SUPPLIED MATERIAL:
*** Block opens ***

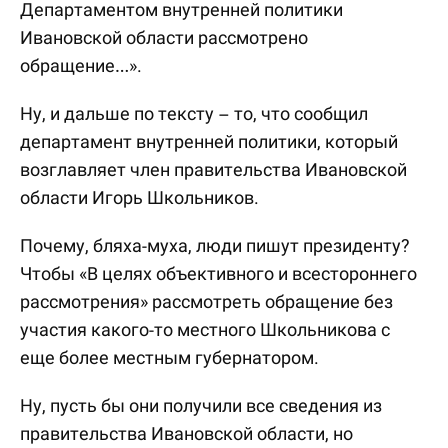
Департаментом внутренней политики
Ивановской области рассмотрено
обращение…».
Ну, и дальше по тексту – то, что сообщил
департамент внутренней политики, который
возглавляет член правительства Ивановской
области Игорь Школьников.
Почему, бляха-муха, люди пишут президенту?
Чтобы «В целях объективного и всестороннего
рассмотрения» рассмотреть обращение без
участия какого-то местного Школьникова с
еще более местным губернатором.
Ну, пусть бы они получили все сведения из
правительства Ивановской области, но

*** Block closes ***

WORK INSTRUCTION: Note how many lines in the data above have the string "внутренней" in them, and give that number by itself.

SOLUTION TO THIS EXERCISE: 2